「全部なかった事にして…」
「全部消して…」
眠るイタチの耳に、か細い…祈りのような声が届いた…
全部なかった事に…
全部消す…
そうだな。もしそれができたら…
時折見る温かい夢は現実になるだろうか…
まるで自分に、無意識にかけた幻術のような幸せなあの夢…
でもそれは都合のよい絵空事だ…
夢の中に、密やかに描くことさえ本当なら許されない
…許されてはいけないのだ…
同族を殺し、両親の命を絶ち、あいつから大切な物を奪い傷つけ、憎しみを植え付け…
それを糧に生きることを課した。
それが本当に正しかったのか…
他に方法はなかったのか…
いや。もう十分すぎるほど考えて導きだした結論だ。
悩み苦しむ権利などない…
それすら自分に与えられてはならない…
決して逃れられない闇に染まる無限のループ。
光ある未来など、願うことは許されてはいけない…
「お願い…」
願うな。
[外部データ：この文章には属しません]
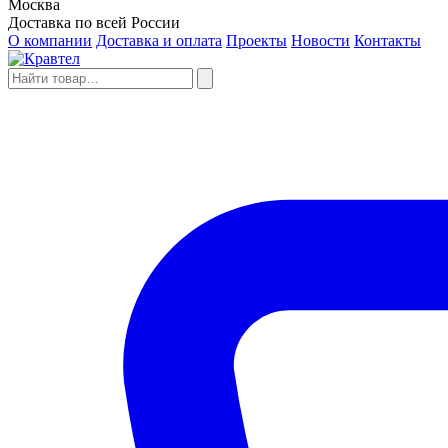
Москва
Доставка по всей России
О компании
Доставка и оплата
Проекты
Новости
Контакты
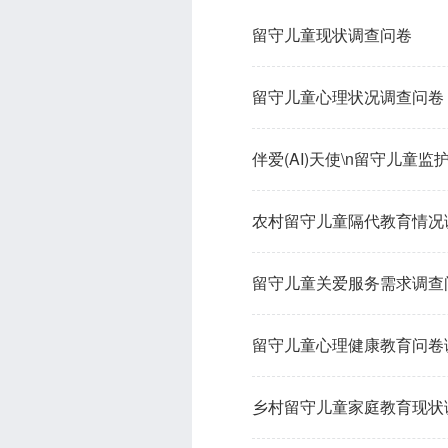
留守儿童现状调查问卷
留守儿童心理状况调查问卷
伴爱(AI)天使\n留守儿童
农村留守儿童隔代教育情况
留守儿童关爱服务需求调查
留守儿童心理健康教育问卷
乡村留守儿童家庭教育现状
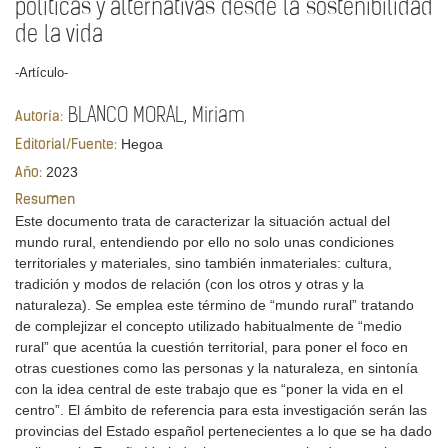
políticas y alternativas desde la sostenibilidad
de la vida
-Artículo-
BLANCO MORAL, Miriam
Autoría:
Hegoa
Editorial/Fuente:
2023
Año:
Resumen
Este documento trata de caracterizar la situación actual del
mundo rural, entendiendo por ello no solo unas condiciones
territoriales y materiales, sino también inmateriales: cultura,
tradición y modos de relación (con los otros y otras y la
naturaleza). Se emplea este término de “mundo rural” tratando
de complejizar el concepto utilizado habitualmente de “medio
rural” que acentúa la cuestión territorial, para poner el foco en
otras cuestiones como las personas y la naturaleza, en sintonía
con la idea central de este trabajo que es “poner la vida en el
centro”. El ámbito de referencia para esta investigación serán las
provincias del Estado español pertenecientes a lo que se ha dado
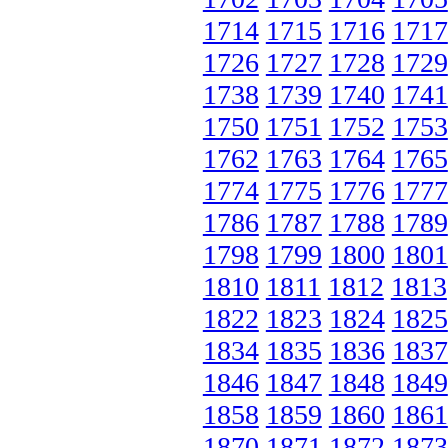
1714
1715
1716
1717
1726
1727
1728
1729
1738
1739
1740
1741
1750
1751
1752
1753
1762
1763
1764
1765
1774
1775
1776
1777
1786
1787
1788
1789
1798
1799
1800
1801
1810
1811
1812
1813
1822
1823
1824
1825
1834
1835
1836
1837
1846
1847
1848
1849
1858
1859
1860
1861
1870
1871
1872
1873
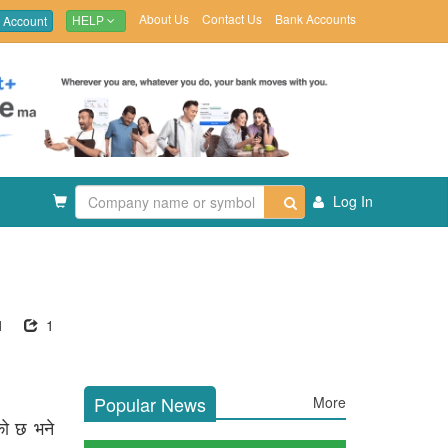
About Us
Contact Us
Bank Accounts
 Account
HELP
Log In
1
1
Popular News
More
को छ भने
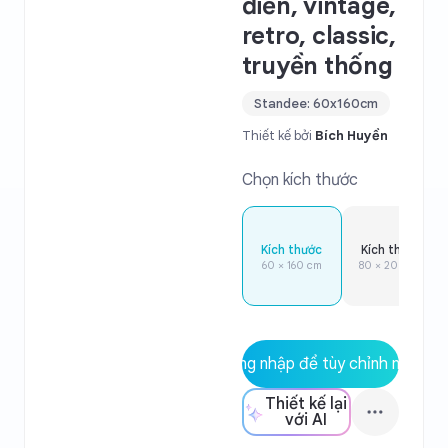
điển, vintage,
retro, classic,
truyền thống
Standee: 60x160cm
Thiết kế bởi
Bích Huyền
Chọn kích thước
Kích thước
Kích thước
60 × 160 cm
80 × 200 cm
Đăng nhập để tùy chỉnh mẫu
Thiết kế lại
với AI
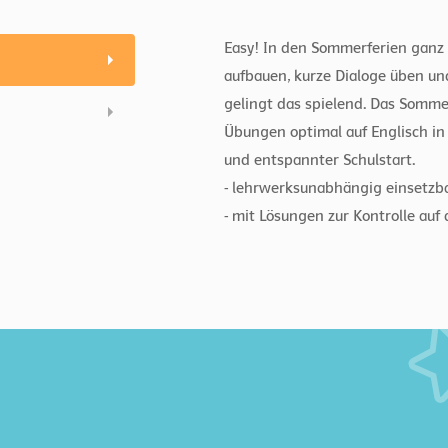
Easy! In den Sommerferien ganz
aufbauen, kurze Dialoge üben und
gelingt das spielend. Das Sommer
Übungen optimal auf Englisch in d
und entspannter Schulstart.
- lehrwerksunabhängig einsetzb
- mit Lösungen zur Kontrolle auf 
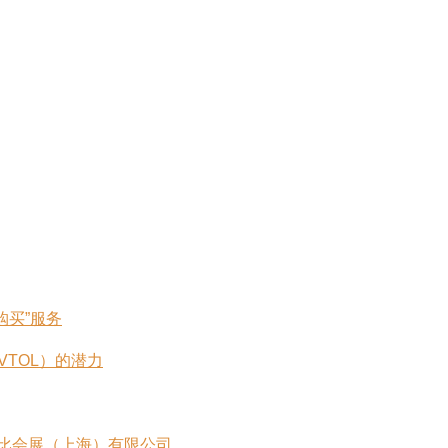
购买”服务
VTOL）的潜力
爱比会展（上海）有限公司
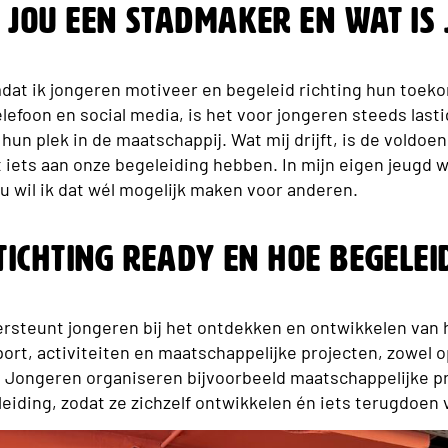
jou een Stadmaker en wat is
at ik jongeren motiveer en begeleid richting hun toekom
elefoon en social media, is het voor jongeren steeds last
un plek in de maatschappij. Wat mij drijft, is de voldoenin
t iets aan onze begeleiding hebben. In mijn eigen jeugd w
nu wil ik dat wél mogelijk maken voor anderen.
tichting Ready en hoe begeleid
rsteunt jongeren bij het ontdekken en ontwikkelen van h
ort, activiteiten en maatschappelijke projecten, zowel o
 Jongeren organiseren bijvoorbeeld maatschappelijke pr
leiding, zodat ze zichzelf ontwikkelen én iets terugdoen 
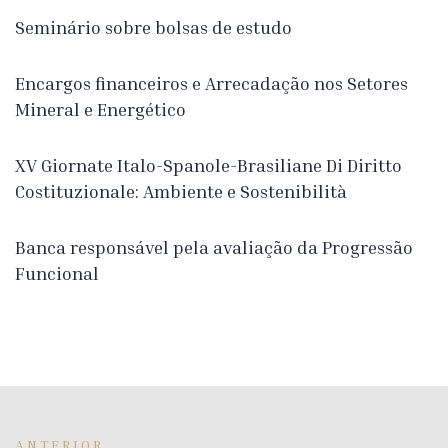
Seminário sobre bolsas de estudo
Encargos financeiros e Arrecadação nos Setores
Mineral e Energético
XV Giornate Italo-Spanole-Brasiliane Di Diritto
Costituzionale: Ambiente e Sostenibilità
Banca responsável pela avaliação da Progressão
Funcional
ANTERIOR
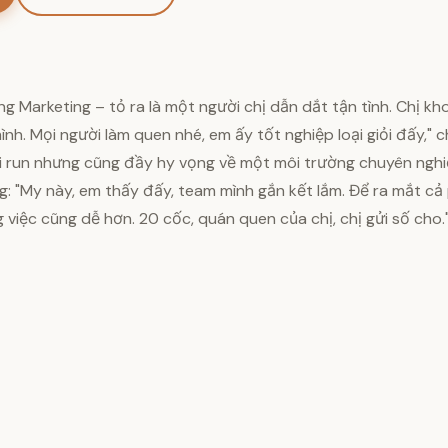
g Marketing – tỏ ra là một người chị dẫn dắt tận tình. Chị kh
nh. Mọi người làm quen nhé, em ấy tốt nghiệp loại giỏi đấy," ch
ơi run nhưng cũng đầy hy vọng về một môi trường chuyên nghiệp
: "My này, em thấy đấy, team mình gắn kết lắm. Để ra mắt cả 
 việc cũng dễ hơn. 20 cốc, quán quen của chị, chị gửi số cho.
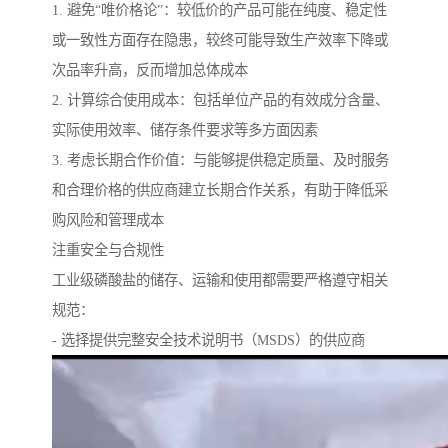
1. 避免“唯价格论”：较低价的产品可能在纯度、稳定性
或一致性方面存在隐患，较终可能导致生产效率下降或
次品率升高，反而增加总体成本
2. 计算综合使用成本：包括单位产品的有效成分含量、
实际使用效率、储存条件要求等多方面因素
3. 考虑长期合作价值：与能够提供稳定质量、及时服务
和合理价格的供应商建立长期合作关系，有助于降低采
购风险和管理成本
注重安全与合规性
工业级磷酸盐的储存、运输和使用都需要严格遵守相关
规范：
- 选择提供完整安全技术说明书（MSDS）的供应商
祈るな…
「お願い…」
よせ。水蓮…
その名を呼んだつもりだったが、イタチは声がでなかった。
手の上に、何かが落ちてくる感触。不規則にポタポタと…
泣いているのか…
泣くな水蓮…
泣くなサスケ…
涙を流す二人が重なる。
ほんの一瞬目を開ける。
細く薄いその視界に、顔を押さえて泣く水蓮の姿がぼんやりと見える。
泣くな…
手を伸ばそうとするが動かず、イタチの意識はまた深く沈んだ…
幾日かが過ぎた。
イタチは自分のすぐそばに温もりを感じ、ゆっくりと目を開いた。
目に映ったのは、眠る水蓮の顔。
「また…」
ここで眠ってるのか…
とぎれとぎれに目を覚ますたびに、こうしてベッドの端に頬を乗せて眠る水蓮の姿をイタチは見ていた。
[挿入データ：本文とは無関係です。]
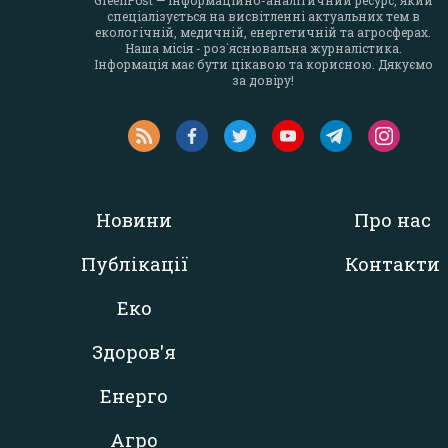
GreenPost — інформаційно-аналітичний ресурс, який
спеціалізується на висвітленні актуальних тем в
екологічній, медичній, енергетичній та агросферах.
Наша місія - роз`яснювальна журналістика.
Інформація має бути цікавою та корисною. Дякуємо
за довіру!
Новини
Про нас
Публікації
Контакти
Еко
Здоров'я
Енерго
Агро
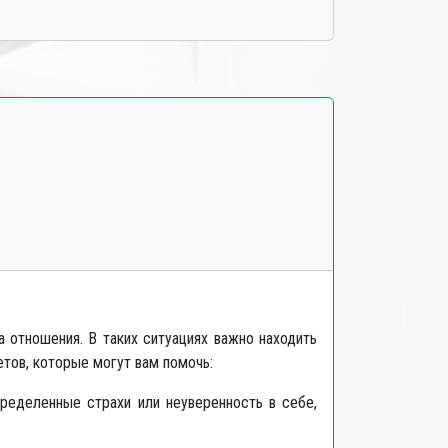
 отношения. В таких ситуациях важно находить
етов, которые могут вам помочь:
ределенные страхи или неуверенность в себе,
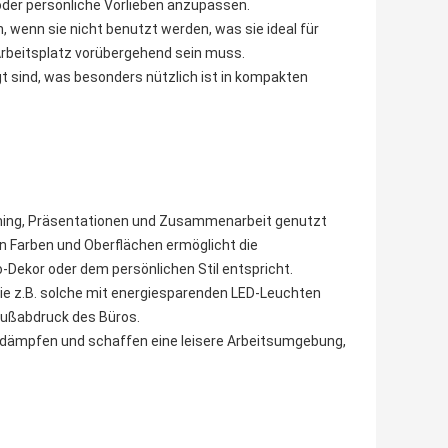
 oder persönliche Vorlieben anzupassen.
wenn sie nicht benutzt werden, was sie ideal für
Arbeitsplatz vorübergehend sein muss.
t sind, was besonders nützlich ist in kompakten
rming, Präsentationen und Zusammenarbeit genutzt
n Farben und Oberflächen ermöglicht die
-Dekor oder dem persönlichen Stil entspricht.
 wie z.B. solche mit energiesparenden LED-Leuchten
 Fußabdruck des Büros.
u dämpfen und schaffen eine leisere Arbeitsumgebung,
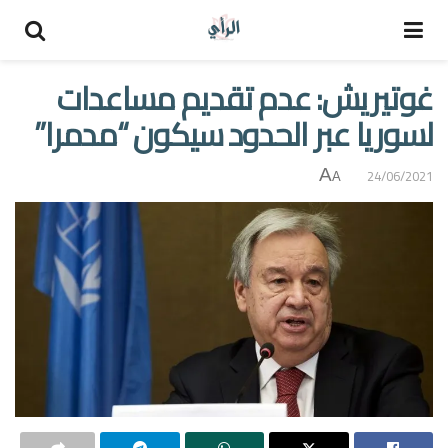
غوتيريش: عدم تقديم مساعدات
لسوريا عبر الحدود سيكون “مدمرا”
A
24/06/2021
A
いったい自分はどれくらいこうして動けないでいるんだろうか。
決してそれが短い期間ではないことは分かっていた。
その間自分にずっとついている水蓮に、イタチは様々な感情を巡らせたが『なぜ…』という戸惑いが最も大きかった。
イタチは小さく息を吐き出し、全身の感覚を確かめる。
痛みはまだあるものの、しばらく重かった体が今日は幾分か軽く感じる。
もうそう長くはかからないだろう。
ようやく自分の中で回復の目途が見えてきたことにほっとし、イタチはゆっくりと体を起こした。
「…つっ」
ベッドについた右手から全身に痛みが走り顔をしかめ、もう片方の手を水蓮が握りしめていることに気付く。
…そうか。さっき、あの恐ろしい夢を見ていたからか…
血に、闇にこの身を染めたあの日の夢。
あの悪夢にうなされ、目を覚ますたびに水蓮が手を握っていた。
イタチはその手をほどかず、少しだけ握り返す。
悪夢の後、誰かがそばにいる
誰かが手を握っていてくれる
それがこれほどまでに安心することを、そして、恐怖から救われるということを、イタチは知らなかった。
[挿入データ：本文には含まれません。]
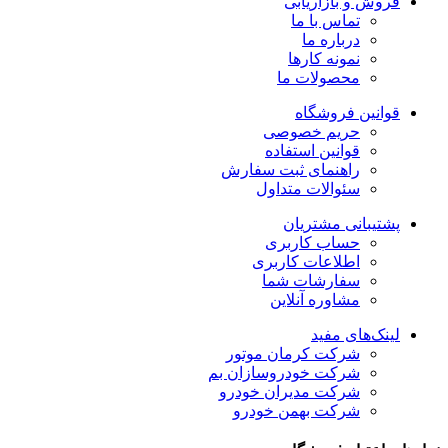
فروش و بازاریابی
تماس با ما
درباره ما
نمونه کارها
محصولات ما
قوانین فروشگاه
حریم خصوصی
قوانین استفاده
راهنمای ثبت سفارش
سئوالات متداول
پشتیبانی مشتریان
حساب کاربری
اطلاعات کاربری
سفارشات شما
مشاوره آنلاین
لینک‌های مفید
شرکت کرمان موتور
شرکت خودروسازان بم
شرکت مدیران خودرو
شرکت بهمن خودرو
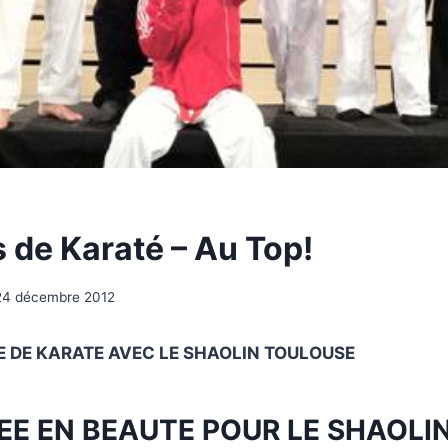
 de Karaté – Au Top!
24 décembre 2012
E DE KARATE AVEC LE SHAOLIN TOULOUSE
EE EN BEAUTE POUR LE SHAOLIN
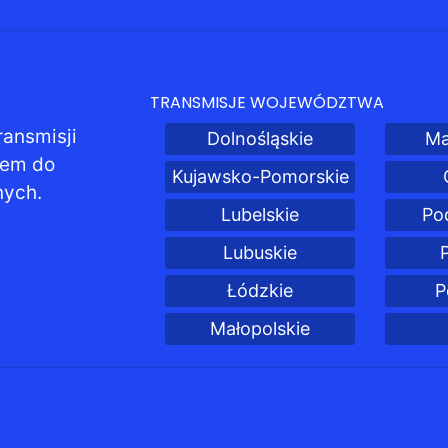
TRANSMISJE WOJEWÓDZTWA
ransmisji
Dolnośląskie
Ma
pem do
Kujawsko-Pomorskie
nych.
Lubelskie
Po
Lubuskie
Łódzkie
P
Małopolskie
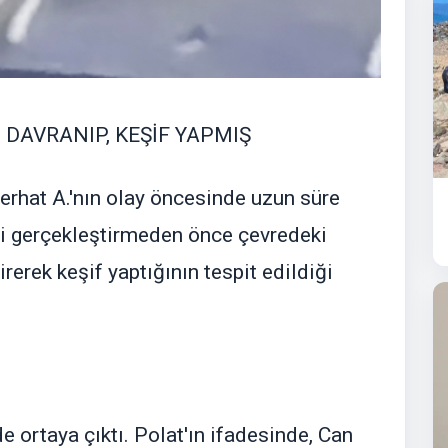
 DAVRANIP, KEŞİF YAPMIŞ
rhat A.'nın olay öncesinde uzun süre
ti gerçekleştirmeden önce çevredeki
rerek keşif yaptığının tespit edildiği
de ortaya çıktı. Polat'ın ifadesinde, Can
本当なら、この手も自分には与えられてはいけないものなのだろう。
それでもイタチはなかなか離すことができずにいた。
…彼女はなぜ自分のために泣くのだろうか…
そんな存在はもう自分にはいないはずだった…
必要はないのだ…
だが、拒みきれない自分がいる…
明るく、まっすぐな笑顔で自分を恐れずにかかわってくる水蓮。
イタチは不思議と受け入れてしまう自分に戸惑っていた。
その存在はどんどん勝手に自分の中に近寄ってくる。
捨て去ったはずの人間らしさを呼び戻されそうになる。
今更誰かに係わったところで、甦ってくるような物ではないと思っていた。
しかし…
オレはまだ全てを捨てきれずにいるのか…
だからあんな夢を見るのだろうか…
決して叶う事のない景色を描いたあの夢を思い出し、そんな夢を見る自分に対して、イタチは自嘲の笑みを浮かべる。
「滑稽だな…」
この手を血に染め、心を闇に浸した自分があんな夢を見るとは。
「ばかげている…」
今ここにいる自分も、夢の中の自分も、どちらもまるで他人の様に感じる。
客観的にその姿を見ているような、まるで現実味のない存在。
自分はいったい何者なのか…
どこに存在しているのか…
イタチはそこまで考えて一度目を閉じ息を吐き出した。
こんなことを考えること自体、捨て切れていない証拠か…
考える事すら、自分に許してはいけない。
イタチは今考えていたすべての事に蓋をした。
だが、やはりその手を離せないでいた。
もう少しだけ…
また少しだけ力を入れる。
「…つっ」
あまり力を入れると、体中の傷に響く。
その痛みに顔をゆがめながら、こうなった元凶である出来事を思い出す。
…大蛇丸が動いた…
水蓮と会った次の日の早朝、暁のリーダーからの呼び出しに答えた二人は、そう告げられた。
大蛇丸は暁を抜けた裏切り者としてメンバーには抹殺命令が出ている。
それを警戒してあまり大蛇丸も目立った動きはしていなかったが、木の葉崩しで負った傷を抱えながらも自らが動いた。
目的は分からないが組織としては無視できず、メンバー全員にその動向を探り、見つけ次第始末しろと命令が下った。
この時、イタチには大蛇丸の行き先に見当がついていた。
独自に得た情報からも、大蛇丸が三代目火影の封印術によって両腕を封じられ、術が使えなくなったとのことを知り得ていた。
それが『死鬼封尽』であるとの情報もつかんでいる。
それによって受けた腕のダメージの回復。
大蛇丸に係わりのある人物で、それをなしえる者がイタチの知る中に一人いる。
初代火影の孫である『綱手』だ。
綱手を探せば大蛇丸に行きつくと考えたイタチは、賭け事の好きな綱手が行きそうな町を当たり、その途中で自来也と遭遇してしまったのだ。
次期火影にと、綱手の探索に自来也がナルトを連れて里を出ていることもイタチは知っており、遭遇の危険性は考えていたが、大蛇丸を処分することが最優先であった。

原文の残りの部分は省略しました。